Thanks for the suggestions. The problem isn't so much that it's Moonlight, per se, it's more that I have to go through a bloody great clog dance to find the resources, download, install, then find the video, see if it plays, and so on.

I was looking forward to a break during lunch to see something interesting, and instead I was going to be sucked into what amounts to system administration yet again.

That's why I was so disappointed. Mostly, anyway.

I was disappointed too, but if you view the page source, you can see the URL of the actual stream.

For example: mms://proedvid.stanford.edu/videocontent/knuth/cs209/871002/871002-cs209-500.wmv

(just grep for: mms:// )

VLC seems to be able to stream and display those for me.

While I still share the sentiment, it works just fine on Linux and Firefox with a recent version of Moonlight (http://www.go-mono.com/moonlight/).
That certainly eased the pain - thank you.
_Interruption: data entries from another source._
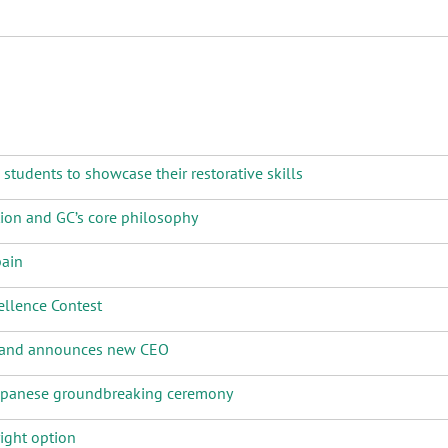
tudents to showcase their restorative skills
tion and GC’s core philosophy
pain
llence Contest
e and announces new CEO
Japanese groundbreaking ceremony
ight option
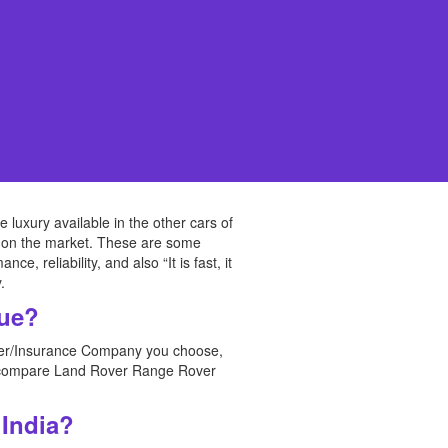
uxury available in the other cars of
ice on the market. These are some
 reliability, and also “It is fast, it
.
que?
urer/Insurance Company you choose,
an compare Land Rover Range Rover
 India?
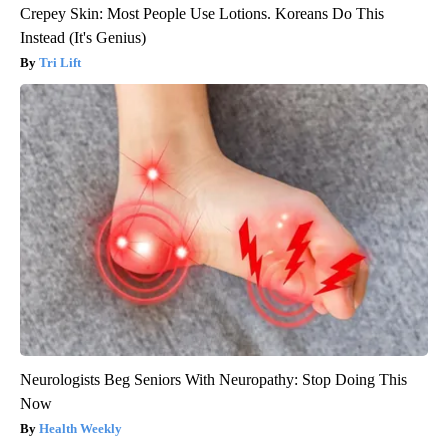
Crepey Skin: Most People Use Lotions. Koreans Do This
Instead (It's Genius)
Tri Lift
Neurologists Beg Seniors With Neuropathy: Stop Doing This
Now
Health Weekly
Still took 15 minutes to sort out, but now tomorrow I can watch a video.

Thanks.

Of all places on the Internet it was really odd to see Standford's site requiring Silverlight to watch its content. WTH, how could something like this happen?
Presumably the greatest minds in computer science sat down and decided that silverlight was the optimum technology

Or perhaps they were suspended over a tank of piranha by an evil laughing Bill Gates somewhere in the basement of http://cs.stanford.edu/info/gates

Or perhaps they just out sourced the web design to the cheapest company who happened to use Silverlight.

Stanford is Stanford, and Knuth is Knuth, in part because both know what issues are important.

Silverlight is reasonable and has market share. Since their goal is to get distribution....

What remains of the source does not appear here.